L'année 2017 a été marquée par une reprise de la commande publique. Cette petite embellie, dont témoignent les derniers résultats du Baromètre de la commande publique mis en place par la Caisse des Dépôts et l'Assemblée des communautés de France, est principalement à mettre au crédit des collectivités locales. Avec, certes, des nuances en fonction du type de marchés et des politiques publiques. Les acteurs locaux espèrent maintenant que 2018 permettra de confirmer les signaux positifs et sera l'année d'un réel rebond de l'investissement sur les territoires.

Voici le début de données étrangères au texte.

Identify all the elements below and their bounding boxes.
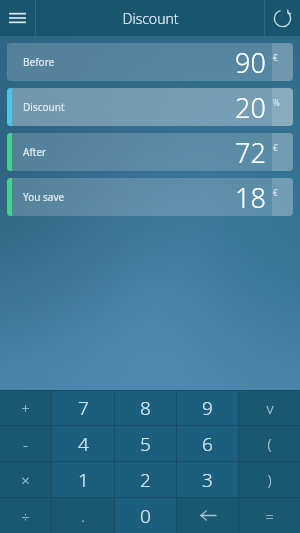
button[interactable]: % <box>272 88 293 126</box>
staticText: 2 <box>140 467 151 493</box>
button[interactable]: = <box>239 498 300 533</box>
staticText: 9 <box>202 395 213 421</box>
staticText: + <box>21 398 30 418</box>
button[interactable]: Discount <box>7 88 293 126</box>
button[interactable]: v <box>239 391 300 425</box>
button[interactable]: € <box>272 43 293 81</box>
staticText: - <box>23 434 28 454</box>
button[interactable]: Backspace <box>177 498 238 533</box>
staticText: = <box>265 506 274 526</box>
button[interactable]: 1 <box>52 462 114 497</box>
staticText: % <box>273 97 280 108</box>
staticText: ÷ <box>21 506 30 526</box>
button[interactable]: × <box>0 462 51 497</box>
staticText: 90 <box>235 44 266 81</box>
button[interactable]: € <box>272 133 293 171</box>
button[interactable]: 3 <box>177 462 238 497</box>
staticText: 20 <box>235 89 266 126</box>
button[interactable]: After <box>7 133 293 171</box>
staticText: Discount <box>23 100 65 114</box>
staticText: € <box>273 52 278 63</box>
button[interactable]: ( <box>239 426 300 461</box>
button[interactable]: 0 <box>115 498 176 533</box>
staticText: v <box>266 398 274 418</box>
button[interactable]: Before <box>7 43 293 81</box>
staticText: ) <box>267 470 272 490</box>
staticText: € <box>273 142 278 153</box>
staticText: You save <box>23 190 65 204</box>
staticText: 5 <box>140 431 151 457</box>
staticText: 0 <box>140 503 151 529</box>
staticText: 72 <box>235 134 266 171</box>
staticText: Before <box>23 55 55 69</box>
staticText: . <box>81 506 85 526</box>
button[interactable]: 8 <box>115 391 176 425</box>
button[interactable]: Reset <box>265 0 300 36</box>
staticText: € <box>273 187 278 198</box>
button[interactable]: ÷ <box>0 498 51 533</box>
button[interactable]: 4 <box>52 426 114 461</box>
button[interactable]: - <box>0 426 51 461</box>
button[interactable]: 6 <box>177 426 238 461</box>
staticText: 18 <box>235 179 266 216</box>
button[interactable]: Open navigation menu <box>0 0 35 36</box>
staticText: ( <box>267 434 272 454</box>
staticText: × <box>21 470 30 490</box>
button[interactable]: ) <box>239 462 300 497</box>
button[interactable]: 9 <box>177 391 238 425</box>
button[interactable]: You save <box>7 178 293 216</box>
button[interactable]: 5 <box>115 426 176 461</box>
staticText: Discount <box>122 9 179 28</box>
staticText: 7 <box>78 395 89 421</box>
staticText: 1 <box>78 467 89 493</box>
staticText: After <box>23 145 47 159</box>
button[interactable]: € <box>272 178 293 216</box>
button[interactable]: 2 <box>115 462 176 497</box>
staticText: 8 <box>140 395 151 421</box>
staticText: 3 <box>202 467 213 493</box>
staticText: 6 <box>202 431 213 457</box>
button[interactable]: . <box>52 498 114 533</box>
button[interactable]: + <box>0 391 51 425</box>
staticText: 4 <box>78 431 89 457</box>
button[interactable]: 7 <box>52 391 114 425</box>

Après quatre années de baisse continue, la commande publique a bel et bien dessiné une reprise l'an dernier. Tel est le premier enseignement que l'on retiendra des résultats 2017 du Baromètre de la commande publique présenté ce mardi 30 janvier par Marc Abadie, directeur du réseau et des territoires de la Caisse des Dépôts, et Jean-Luc Rigaut, président de l'Assemblée des communautés de France (ADCF). Sur un an, cette reprise se chiffre à +7,1%, soit +5,1 milliards d'euros.
L'embellie est toutefois à relativiser si l'on considère la courbe depuis cinq ans : le niveau atteint en 2017, de 77,3 milliards d'euros, demeure de 20% inférieur à celui qui avait été observé en 2012. Il était alors de 96 milliards d'euros. En regardant cette année 2017 d'un peu plus près, on constatera que le quatrième trimestre (20,1 milliards) est venu confirmer une hausse amorcée au deuxième trimestre (20,8 milliards) après le creux du troisième trimestre (18,6 milliards), à peine au-dessus du premier (17,9 milliards).
"C'est la première fois depuis la création de ce baromètre que l'on peut esquisser un sourire. Les deuxième et quatrième trimestres sont traditionnellement ceux au cours desquels les collectivités prennent leurs décisions. Ce quatrième trimestre marque un vrai rebond, qui laisse augurer des éléments intéressants pour cette année, même s'il reste du chemin à faire", a commenté mardi Marc Abadie. Qui sait notamment que par rapport au cycle électoral, 2017 aurait en principe dû afficher de meilleurs résultats. "Nous observons pour 2017 le frémissement que l'on aurait dû avoir en 2015, année n+1 suivant les élections", a complété sur ce point Nicolas Portier, délégué général de l'ADCF.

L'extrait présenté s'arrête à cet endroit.